_WHAT THIS TASK INVOLVES:_
Go through the entries below and copy every line that holds the word "documents".

-----

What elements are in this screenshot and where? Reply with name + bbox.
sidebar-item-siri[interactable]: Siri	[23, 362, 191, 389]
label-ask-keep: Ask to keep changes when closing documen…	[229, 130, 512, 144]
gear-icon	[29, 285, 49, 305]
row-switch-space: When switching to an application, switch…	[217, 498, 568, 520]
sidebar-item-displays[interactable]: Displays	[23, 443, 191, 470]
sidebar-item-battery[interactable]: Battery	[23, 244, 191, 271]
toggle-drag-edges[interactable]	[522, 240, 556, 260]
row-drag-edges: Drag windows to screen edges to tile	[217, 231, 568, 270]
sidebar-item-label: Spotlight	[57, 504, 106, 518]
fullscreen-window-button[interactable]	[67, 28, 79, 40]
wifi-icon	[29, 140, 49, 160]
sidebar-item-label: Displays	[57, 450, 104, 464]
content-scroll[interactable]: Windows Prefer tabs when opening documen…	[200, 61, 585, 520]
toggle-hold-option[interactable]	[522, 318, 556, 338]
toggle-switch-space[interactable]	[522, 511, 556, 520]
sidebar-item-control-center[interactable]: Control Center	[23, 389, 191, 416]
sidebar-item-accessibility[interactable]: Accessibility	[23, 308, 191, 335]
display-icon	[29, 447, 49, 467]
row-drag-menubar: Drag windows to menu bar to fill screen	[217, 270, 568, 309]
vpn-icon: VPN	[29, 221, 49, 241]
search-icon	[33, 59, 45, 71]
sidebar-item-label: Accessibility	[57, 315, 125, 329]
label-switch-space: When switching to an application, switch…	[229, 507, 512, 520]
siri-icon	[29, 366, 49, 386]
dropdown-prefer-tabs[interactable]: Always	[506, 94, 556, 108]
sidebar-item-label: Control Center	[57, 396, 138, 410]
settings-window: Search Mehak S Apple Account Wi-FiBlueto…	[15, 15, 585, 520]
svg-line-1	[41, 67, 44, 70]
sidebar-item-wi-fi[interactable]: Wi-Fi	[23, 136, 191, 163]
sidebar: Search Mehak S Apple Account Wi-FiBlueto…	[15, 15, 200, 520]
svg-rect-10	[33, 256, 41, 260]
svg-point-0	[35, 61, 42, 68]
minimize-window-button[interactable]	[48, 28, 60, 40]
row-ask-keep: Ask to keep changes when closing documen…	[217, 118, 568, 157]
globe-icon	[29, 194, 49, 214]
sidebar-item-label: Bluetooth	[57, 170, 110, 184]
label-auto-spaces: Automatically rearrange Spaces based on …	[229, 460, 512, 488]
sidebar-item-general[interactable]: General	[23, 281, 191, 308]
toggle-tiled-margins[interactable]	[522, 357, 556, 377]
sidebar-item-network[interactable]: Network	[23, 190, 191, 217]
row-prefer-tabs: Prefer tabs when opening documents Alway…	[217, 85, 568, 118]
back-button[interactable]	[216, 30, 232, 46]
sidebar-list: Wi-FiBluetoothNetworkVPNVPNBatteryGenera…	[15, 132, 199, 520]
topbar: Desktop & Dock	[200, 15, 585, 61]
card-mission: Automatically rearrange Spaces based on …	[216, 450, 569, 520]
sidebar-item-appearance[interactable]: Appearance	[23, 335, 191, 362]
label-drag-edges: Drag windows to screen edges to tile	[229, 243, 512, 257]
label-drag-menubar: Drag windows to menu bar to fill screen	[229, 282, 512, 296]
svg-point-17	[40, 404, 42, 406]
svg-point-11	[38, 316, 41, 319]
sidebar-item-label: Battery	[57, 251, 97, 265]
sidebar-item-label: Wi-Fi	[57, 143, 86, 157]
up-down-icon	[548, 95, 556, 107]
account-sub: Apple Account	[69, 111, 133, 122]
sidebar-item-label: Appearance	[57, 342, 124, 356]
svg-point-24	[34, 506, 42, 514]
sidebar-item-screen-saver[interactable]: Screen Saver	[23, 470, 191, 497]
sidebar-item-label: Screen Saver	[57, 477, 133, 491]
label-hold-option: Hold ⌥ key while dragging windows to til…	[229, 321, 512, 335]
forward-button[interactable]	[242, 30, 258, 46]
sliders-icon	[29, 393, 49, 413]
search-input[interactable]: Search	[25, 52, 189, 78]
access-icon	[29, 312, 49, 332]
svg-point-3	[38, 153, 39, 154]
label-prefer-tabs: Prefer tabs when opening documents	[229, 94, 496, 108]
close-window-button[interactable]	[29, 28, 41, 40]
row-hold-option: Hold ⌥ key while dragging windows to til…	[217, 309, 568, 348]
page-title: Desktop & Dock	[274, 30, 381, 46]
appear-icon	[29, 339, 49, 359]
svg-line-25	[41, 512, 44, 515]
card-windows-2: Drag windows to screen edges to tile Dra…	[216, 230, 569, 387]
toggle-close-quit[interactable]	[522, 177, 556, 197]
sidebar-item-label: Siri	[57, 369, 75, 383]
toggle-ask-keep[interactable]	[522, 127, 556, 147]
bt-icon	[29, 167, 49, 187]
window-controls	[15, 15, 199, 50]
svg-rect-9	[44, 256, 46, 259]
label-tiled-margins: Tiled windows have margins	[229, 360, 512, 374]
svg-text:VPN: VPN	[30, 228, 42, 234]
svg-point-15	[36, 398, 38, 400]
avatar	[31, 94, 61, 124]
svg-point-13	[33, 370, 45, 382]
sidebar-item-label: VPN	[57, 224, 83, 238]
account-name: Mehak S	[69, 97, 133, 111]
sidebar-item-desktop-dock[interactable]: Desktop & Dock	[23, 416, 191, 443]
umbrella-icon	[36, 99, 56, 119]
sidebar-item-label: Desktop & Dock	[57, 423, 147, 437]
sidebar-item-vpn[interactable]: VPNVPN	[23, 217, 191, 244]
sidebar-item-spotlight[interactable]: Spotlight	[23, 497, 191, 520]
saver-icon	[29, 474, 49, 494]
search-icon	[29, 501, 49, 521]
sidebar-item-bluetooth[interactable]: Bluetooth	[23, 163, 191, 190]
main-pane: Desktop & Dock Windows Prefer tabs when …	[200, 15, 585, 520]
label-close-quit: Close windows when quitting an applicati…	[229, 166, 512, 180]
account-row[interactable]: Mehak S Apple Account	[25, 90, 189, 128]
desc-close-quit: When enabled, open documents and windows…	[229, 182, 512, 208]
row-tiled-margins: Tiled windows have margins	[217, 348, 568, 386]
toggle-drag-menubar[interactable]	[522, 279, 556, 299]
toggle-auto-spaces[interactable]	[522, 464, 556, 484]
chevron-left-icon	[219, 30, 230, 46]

-----

_TASK RESULT:_
row-prefer-tabs: Prefer tabs when opening documents Alway…	[217, 85, 568, 118]
label-prefer-tabs: Prefer tabs when opening documents	[229, 94, 496, 108]
desc-close-quit: When enabled, open documents and windows…	[229, 182, 512, 208]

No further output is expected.